É o sportinguista Beto o substituto no centro da defesa, na capital alemã, onde Portugal marca um golo (bonito) por Pedro Barbosa, se vê reduzido a dez por expulsão (incompreensível) de Rui Costa e sofre o empate (injusto) por Kirsten. No lance mais comentado, ninguém entende a expulsão de Rui Costa, quando este vai ser substituído por Sérgio Conceição (lentamente, segundo o árbitro francês Marc Batta) e vê o segundo amarelo. O capitão alemão Jürgen Klinsmann vai mesmo ao balneário português consolar Rui Costa.

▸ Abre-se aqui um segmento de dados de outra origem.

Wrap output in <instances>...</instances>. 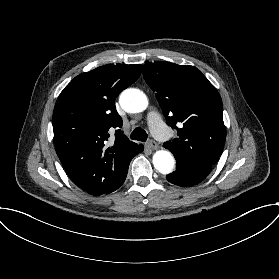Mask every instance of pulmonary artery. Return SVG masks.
<instances>
[{
  "mask_svg": "<svg viewBox=\"0 0 279 279\" xmlns=\"http://www.w3.org/2000/svg\"><path fill=\"white\" fill-rule=\"evenodd\" d=\"M145 122L149 128L153 131L156 138L159 140H165L169 136V131L165 127L164 123L154 113H149L145 117Z\"/></svg>",
  "mask_w": 279,
  "mask_h": 279,
  "instance_id": "e3ab8cb5",
  "label": "pulmonary artery"
}]
</instances>
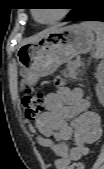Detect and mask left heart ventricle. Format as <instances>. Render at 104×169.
<instances>
[{
    "mask_svg": "<svg viewBox=\"0 0 104 169\" xmlns=\"http://www.w3.org/2000/svg\"><path fill=\"white\" fill-rule=\"evenodd\" d=\"M58 12L57 9H38L36 11V16L39 20L48 21L53 19Z\"/></svg>",
    "mask_w": 104,
    "mask_h": 169,
    "instance_id": "b2bd125f",
    "label": "left heart ventricle"
}]
</instances>
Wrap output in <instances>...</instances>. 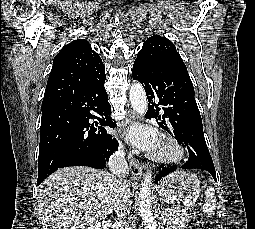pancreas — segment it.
<instances>
[{"mask_svg":"<svg viewBox=\"0 0 255 229\" xmlns=\"http://www.w3.org/2000/svg\"><path fill=\"white\" fill-rule=\"evenodd\" d=\"M194 217L191 212H173L163 220L165 229H184Z\"/></svg>","mask_w":255,"mask_h":229,"instance_id":"pancreas-1","label":"pancreas"}]
</instances>
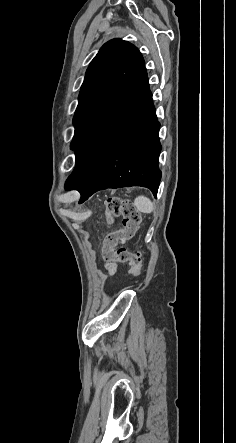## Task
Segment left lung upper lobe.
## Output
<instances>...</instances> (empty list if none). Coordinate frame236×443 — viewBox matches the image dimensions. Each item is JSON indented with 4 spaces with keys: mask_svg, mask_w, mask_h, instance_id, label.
Segmentation results:
<instances>
[{
    "mask_svg": "<svg viewBox=\"0 0 236 443\" xmlns=\"http://www.w3.org/2000/svg\"><path fill=\"white\" fill-rule=\"evenodd\" d=\"M145 62L140 51L122 39L105 43L91 61L79 94L73 118L71 149L91 125L111 107L136 79Z\"/></svg>",
    "mask_w": 236,
    "mask_h": 443,
    "instance_id": "left-lung-upper-lobe-1",
    "label": "left lung upper lobe"
}]
</instances>
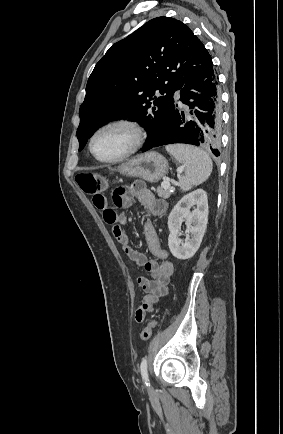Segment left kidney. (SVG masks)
I'll use <instances>...</instances> for the list:
<instances>
[{
	"mask_svg": "<svg viewBox=\"0 0 283 434\" xmlns=\"http://www.w3.org/2000/svg\"><path fill=\"white\" fill-rule=\"evenodd\" d=\"M193 207V211L190 208ZM187 221V241L182 243L180 226ZM208 222V199L203 189L183 196L168 217V246L174 257L186 260L194 256L200 247Z\"/></svg>",
	"mask_w": 283,
	"mask_h": 434,
	"instance_id": "5707ae66",
	"label": "left kidney"
}]
</instances>
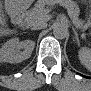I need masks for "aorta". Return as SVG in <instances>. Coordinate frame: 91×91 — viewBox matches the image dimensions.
<instances>
[{"mask_svg":"<svg viewBox=\"0 0 91 91\" xmlns=\"http://www.w3.org/2000/svg\"><path fill=\"white\" fill-rule=\"evenodd\" d=\"M53 35L57 38V39H64L67 37L68 35V29L66 26H64L61 23H56L53 26Z\"/></svg>","mask_w":91,"mask_h":91,"instance_id":"1","label":"aorta"}]
</instances>
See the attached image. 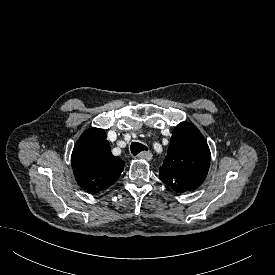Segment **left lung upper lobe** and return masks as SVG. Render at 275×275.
I'll use <instances>...</instances> for the list:
<instances>
[{"mask_svg": "<svg viewBox=\"0 0 275 275\" xmlns=\"http://www.w3.org/2000/svg\"><path fill=\"white\" fill-rule=\"evenodd\" d=\"M209 165L210 150L205 138L196 126L181 122L172 132L159 177L178 193L192 191L203 183Z\"/></svg>", "mask_w": 275, "mask_h": 275, "instance_id": "5c2ea615", "label": "left lung upper lobe"}]
</instances>
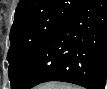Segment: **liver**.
Here are the masks:
<instances>
[{
  "mask_svg": "<svg viewBox=\"0 0 107 89\" xmlns=\"http://www.w3.org/2000/svg\"><path fill=\"white\" fill-rule=\"evenodd\" d=\"M56 85H59V83H48L45 85L38 86V89H56Z\"/></svg>",
  "mask_w": 107,
  "mask_h": 89,
  "instance_id": "6515ba94",
  "label": "liver"
}]
</instances>
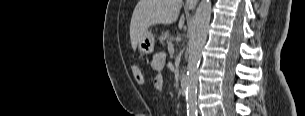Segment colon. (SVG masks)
Masks as SVG:
<instances>
[{
  "mask_svg": "<svg viewBox=\"0 0 305 116\" xmlns=\"http://www.w3.org/2000/svg\"><path fill=\"white\" fill-rule=\"evenodd\" d=\"M131 71H132V75H133L134 80L139 85H144L145 84V79H144V76H143L141 70L137 66H132Z\"/></svg>",
  "mask_w": 305,
  "mask_h": 116,
  "instance_id": "5ec220e1",
  "label": "colon"
}]
</instances>
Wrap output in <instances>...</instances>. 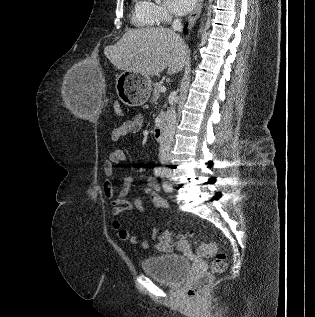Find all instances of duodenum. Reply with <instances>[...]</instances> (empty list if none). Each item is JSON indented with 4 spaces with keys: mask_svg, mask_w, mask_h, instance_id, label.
Instances as JSON below:
<instances>
[{
    "mask_svg": "<svg viewBox=\"0 0 315 317\" xmlns=\"http://www.w3.org/2000/svg\"><path fill=\"white\" fill-rule=\"evenodd\" d=\"M165 134V120L160 118L154 128L153 135L154 138L158 141L162 140Z\"/></svg>",
    "mask_w": 315,
    "mask_h": 317,
    "instance_id": "duodenum-1",
    "label": "duodenum"
}]
</instances>
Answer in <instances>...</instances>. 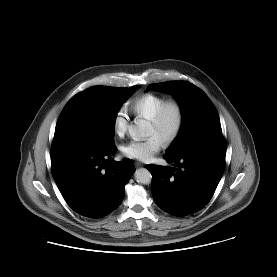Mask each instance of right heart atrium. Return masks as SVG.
<instances>
[{
    "mask_svg": "<svg viewBox=\"0 0 277 277\" xmlns=\"http://www.w3.org/2000/svg\"><path fill=\"white\" fill-rule=\"evenodd\" d=\"M129 119L125 110L120 109L113 117V130L116 135L124 136L128 130Z\"/></svg>",
    "mask_w": 277,
    "mask_h": 277,
    "instance_id": "obj_1",
    "label": "right heart atrium"
}]
</instances>
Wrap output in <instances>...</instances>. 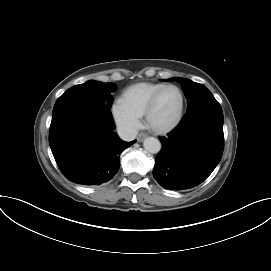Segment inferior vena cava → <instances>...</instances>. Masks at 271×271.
<instances>
[{
	"mask_svg": "<svg viewBox=\"0 0 271 271\" xmlns=\"http://www.w3.org/2000/svg\"><path fill=\"white\" fill-rule=\"evenodd\" d=\"M119 137L124 141H132L136 138L137 130L130 127H119L117 129Z\"/></svg>",
	"mask_w": 271,
	"mask_h": 271,
	"instance_id": "1",
	"label": "inferior vena cava"
}]
</instances>
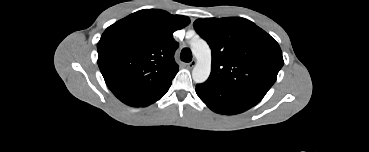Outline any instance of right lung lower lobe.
I'll return each mask as SVG.
<instances>
[{
  "instance_id": "1",
  "label": "right lung lower lobe",
  "mask_w": 369,
  "mask_h": 152,
  "mask_svg": "<svg viewBox=\"0 0 369 152\" xmlns=\"http://www.w3.org/2000/svg\"><path fill=\"white\" fill-rule=\"evenodd\" d=\"M171 85V84H170ZM170 85L168 87H166L162 92H160L159 94L153 96V97H150L148 99H145L143 101H140L136 104H132L130 106H133V107H145V106H148L152 103H154L155 101L159 100L169 89Z\"/></svg>"
}]
</instances>
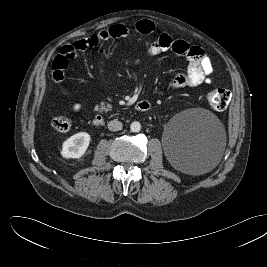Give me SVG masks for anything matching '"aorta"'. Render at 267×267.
Wrapping results in <instances>:
<instances>
[{
  "instance_id": "obj_1",
  "label": "aorta",
  "mask_w": 267,
  "mask_h": 267,
  "mask_svg": "<svg viewBox=\"0 0 267 267\" xmlns=\"http://www.w3.org/2000/svg\"><path fill=\"white\" fill-rule=\"evenodd\" d=\"M130 129L132 132H139L141 130V124L137 121H134L131 123Z\"/></svg>"
}]
</instances>
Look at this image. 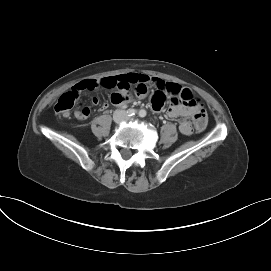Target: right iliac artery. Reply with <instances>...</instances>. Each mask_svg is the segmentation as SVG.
I'll use <instances>...</instances> for the list:
<instances>
[{
  "label": "right iliac artery",
  "instance_id": "1",
  "mask_svg": "<svg viewBox=\"0 0 271 271\" xmlns=\"http://www.w3.org/2000/svg\"><path fill=\"white\" fill-rule=\"evenodd\" d=\"M136 113H137V111H136L135 109H128L127 112H126V114H127L128 116H133V115H135Z\"/></svg>",
  "mask_w": 271,
  "mask_h": 271
}]
</instances>
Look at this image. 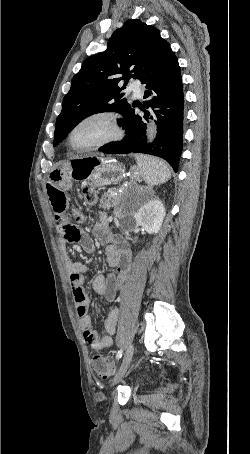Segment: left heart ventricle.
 Listing matches in <instances>:
<instances>
[{
	"label": "left heart ventricle",
	"instance_id": "b2bd125f",
	"mask_svg": "<svg viewBox=\"0 0 250 454\" xmlns=\"http://www.w3.org/2000/svg\"><path fill=\"white\" fill-rule=\"evenodd\" d=\"M109 132L108 126L104 121H94L79 128L73 136V144L77 147L90 145Z\"/></svg>",
	"mask_w": 250,
	"mask_h": 454
}]
</instances>
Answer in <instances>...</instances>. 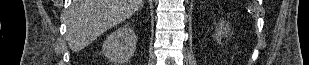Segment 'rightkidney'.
Returning <instances> with one entry per match:
<instances>
[{
	"label": "right kidney",
	"mask_w": 309,
	"mask_h": 65,
	"mask_svg": "<svg viewBox=\"0 0 309 65\" xmlns=\"http://www.w3.org/2000/svg\"><path fill=\"white\" fill-rule=\"evenodd\" d=\"M137 36L133 29L121 27L111 33L102 45V53L115 64L128 62L134 55Z\"/></svg>",
	"instance_id": "obj_1"
}]
</instances>
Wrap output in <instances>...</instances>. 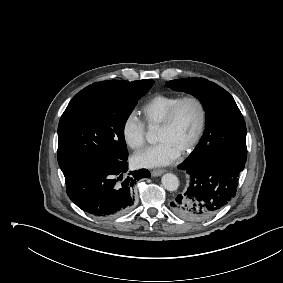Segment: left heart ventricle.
Listing matches in <instances>:
<instances>
[{
    "mask_svg": "<svg viewBox=\"0 0 283 283\" xmlns=\"http://www.w3.org/2000/svg\"><path fill=\"white\" fill-rule=\"evenodd\" d=\"M199 123V110L195 103L186 102L179 110L174 125L158 129L157 140L168 141L180 151L191 141Z\"/></svg>",
    "mask_w": 283,
    "mask_h": 283,
    "instance_id": "b2bd125f",
    "label": "left heart ventricle"
}]
</instances>
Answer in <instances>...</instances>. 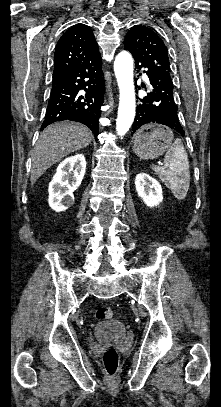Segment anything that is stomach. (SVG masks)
Segmentation results:
<instances>
[{
    "label": "stomach",
    "instance_id": "stomach-1",
    "mask_svg": "<svg viewBox=\"0 0 221 407\" xmlns=\"http://www.w3.org/2000/svg\"><path fill=\"white\" fill-rule=\"evenodd\" d=\"M173 133L170 129L153 124L145 125L134 136V153L142 159H154L161 156L172 144Z\"/></svg>",
    "mask_w": 221,
    "mask_h": 407
}]
</instances>
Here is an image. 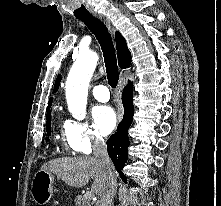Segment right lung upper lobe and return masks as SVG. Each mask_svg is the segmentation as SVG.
<instances>
[{
  "label": "right lung upper lobe",
  "instance_id": "obj_1",
  "mask_svg": "<svg viewBox=\"0 0 221 206\" xmlns=\"http://www.w3.org/2000/svg\"><path fill=\"white\" fill-rule=\"evenodd\" d=\"M115 39H116L119 66L121 68H127L130 66L131 63V53L127 48L124 37L119 32L115 33ZM60 81H61V76L58 75L54 85V92L58 90ZM51 103L52 99L49 101L47 113L50 112L49 108L51 106Z\"/></svg>",
  "mask_w": 221,
  "mask_h": 206
}]
</instances>
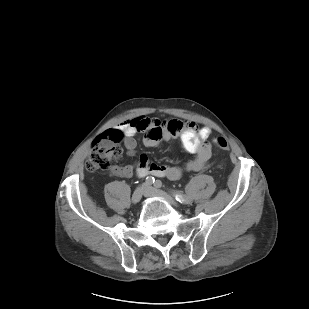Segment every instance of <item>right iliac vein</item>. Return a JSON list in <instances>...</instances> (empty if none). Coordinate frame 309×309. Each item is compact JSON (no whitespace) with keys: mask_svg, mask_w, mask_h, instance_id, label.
Instances as JSON below:
<instances>
[{"mask_svg":"<svg viewBox=\"0 0 309 309\" xmlns=\"http://www.w3.org/2000/svg\"><path fill=\"white\" fill-rule=\"evenodd\" d=\"M147 191V184H143L142 186L138 187L131 198L133 204H137L142 199L143 195H145Z\"/></svg>","mask_w":309,"mask_h":309,"instance_id":"63e3f726","label":"right iliac vein"}]
</instances>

Último capítulo no apuramento, a 11 Outubro 1997. Obrigatório uma vitória vs Irlanda do Norte e ainda esperamos por um empate da Ucrânia na Arménia. Nada feito, a Ucrânia ganha 2:0 e o nosso 1:0 (obra de Sérgio Conceição) é só válido para a estatística. Artur Jorge é despedido com lenços brancos, na Luz.
Uns anos depois, no uso da palavra, o seleccionador diz de sua justiça.
O que tem a dizer sobre a campanha para o Mundial-98?
O grupo de trabalho é bom, mas o percurso foi salteado por muitas decisões erradas e poucas coisas bonitas.
Dentro ou fora do relvado?
Dentro, sempre dentro. Os de fora não interessam para este assunto.
Fala em quê?
Daquela expulsão do Rui Costa em Berlim. Inaceitável. Ninguém compreende aquele vermelho, que nos deixa inferiorizados no campo do então campeão europeu. Lembro-me perfeitamente de o Berti Vogts, seleccionador alemão, falar comigo sobre a injustiça daquela situação. E o Klinsmann visitou o nosso balneário para nos confortar, em especial ao Rui Costa, que estava mesmo em baixo.
O árbitro é o Marc Batta.
Já o conhecia da minha passagem no PSG. Sabe onde é que ele está agora?
Não.
É director nacional da arbitragem em França e tem um lugar importante [no Comité dos Árbitros] na UEFA. Já está a ver, não está?